Çevrimiçi bir anket kullanarak çok ülkeli ayrı bir çalışmada, Çin, Hindistan, Pakistan, Birleşik Krallık, İspanya, Rusya, Şili ve Meksika'dan 1,370 katılımcıdan son zamanlarda satın aldıkları her bir giysi parçasını veya tek bir favori öğeyi açıklamalarını istedik. giyim. Katılımcılar bunları anlattıktan sonra onlara ülkelerindeki gelir eşitsizliği algısının yanı sıra refah durumlarını sorduk.

Yakın zamanda giyim satın almayı düşünenler, ülkelerindeki gelir eşitsizliğini düşündüklerinde daha düşük refah bildirdiler. Karşılaştırıldığında, tek bir favori giysiden bahsedenler, çevrelerinde algıladıkları gelir eşitsizliğinden o kadar etkilenmiyorlardı.

2,000'den fazla katılımcıyla üç çevrimiçi deney daha ortaya çıkardı İnsanlara en sevdikleri şeyler hatırlatıldığında gelir eşitsizliğinden daha az etkilendiğini hissediyorlar çünkü daha az maddi karşılaştırma yapıyorlar.

Bu çalışmalardan birinde, yalnızca favori bir eşyayı tanımlamanın, insanların servetlerini başkalarınınkiyle karşılaştırma olasılığını azalttığını bulduk. İnsanlar bu karşılaştırmaları yapmayı bıraktıklarında daha mutlu oldular - gelir eşitsizliğinin daha fazla olduğu yerlerde yaşayanlar bile.

#Favori şey

Araştırmamız, sahip olduğumuz şeylerin miktarını ve "Jones'lara ayak uydurmak" için başka nelere ihtiyacımız olduğunu düşünmek yerine, sahip olduğumuz birkaç favori şeye odaklanmanın faydalarını gösteriyor.

#ThrowbackThursday gibi hashtag trendleri, insanları belirli temalarda fotoğraf paylaşmaya teşvik ediyor.
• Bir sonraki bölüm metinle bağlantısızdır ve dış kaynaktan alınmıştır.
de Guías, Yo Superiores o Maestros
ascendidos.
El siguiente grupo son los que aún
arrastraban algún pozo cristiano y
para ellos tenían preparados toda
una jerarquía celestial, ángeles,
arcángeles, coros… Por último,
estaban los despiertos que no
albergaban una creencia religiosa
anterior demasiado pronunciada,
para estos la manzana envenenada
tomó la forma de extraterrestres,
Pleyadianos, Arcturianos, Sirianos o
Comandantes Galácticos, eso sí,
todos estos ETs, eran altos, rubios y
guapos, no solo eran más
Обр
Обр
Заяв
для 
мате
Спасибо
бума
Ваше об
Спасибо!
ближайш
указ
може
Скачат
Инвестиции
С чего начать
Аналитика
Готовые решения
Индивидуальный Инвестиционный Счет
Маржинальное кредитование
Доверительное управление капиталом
Benzer bir şekilde, daha fazla insanı #FavoriŞey gibi hashtag'leri kullanarak en sevdikleri eşyaların fotoğraflarını yayınlamaya teşvik etmek, yaşam maliyeti krizi sırasında mutluluğu artırmaya çok yardımcı olabilir.
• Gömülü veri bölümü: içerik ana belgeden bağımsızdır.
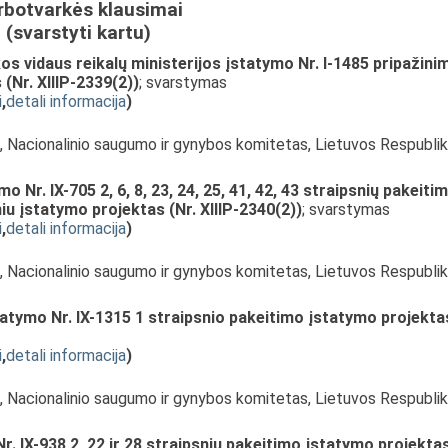
rbotvarkės klausimai
(svarstyti kartu)
os vidaus reikalų ministerijos įstatymo Nr. I-1485 pripažini
(Nr. XIIIP-2339(2))
; svarstymas
i
,
detali informacija
)
s, Nacionalinio saugumo ir gynybos komitetas, Lietuvos Respubli
 Nr. IX-705 2, 6, 8, 23, 24, 25, 41, 42, 43 straipsnių pakeiti
iu įstatymo projektas (Nr. XIIIP-2340(2))
; svarstymas
i
,
detali informacija
)
s, Nacionalinio saugumo ir gynybos komitetas, Lietuvos Respubli
tymo Nr. IX-1315 1 straipsnio pakeitimo įstatymo projekta
i
,
detali informacija
)
s, Nacionalinio saugumo ir gynybos komitetas, Lietuvos Respubli
. IX-938 2, 22 ir 28 straipsnių pakeitimo įstatymo projekta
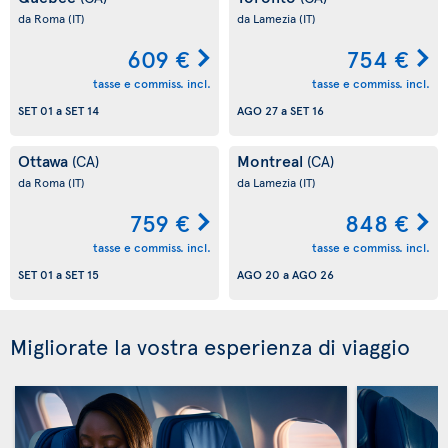
da Roma
(IT)
da Lamezia
(IT)
609 €
754 €
tasse e commiss. incl.
tasse e commiss. incl.
SET 01
a
SET 14
AGO 27
a
SET 16
Ottawa
Montreal
(CA)
(CA)
da Roma
(IT)
da Lamezia
(IT)
759 €
848 €
tasse e commiss. incl.
tasse e commiss. incl.
SET 01
a
SET 15
AGO 20
a
AGO 26
Migliorate la vostra esperienza di viaggio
Gelir eşitsizliği kol geziyor ve yaşam maliyeti krizi etkilerini daha da kötüleştirdi. Ancak hepimizin, kendimizi başkalarıyla karşılaştırmamızı engelleyebilecek ve bu zorlu ekonomik ortamda refahımızı korumaya yardımcı olabilecek çok değerli bir şeye sahibiz.Konuşma

Yazar hakkında

Jingshi (Joyce) Liu, Pazarlama Öğretim Üyesi, Londra Üniversitesi, Şehir; Amy Dalton, Pazarlama Doçenti, Hong Kong Bilim ve Teknoloji Üniversitesi, ve Anirban Mukhopadhyay, Lifestyle International İşletme Profesörü ve Pazarlama Bölüm Başkanı Profesörü, Hong Kong Bilim ve Teknoloji Üniversitesi

Bu makale şu adresten yeniden yayınlandı: Konuşma Creative Commons lisansı altında. Okumak Orijinal makale.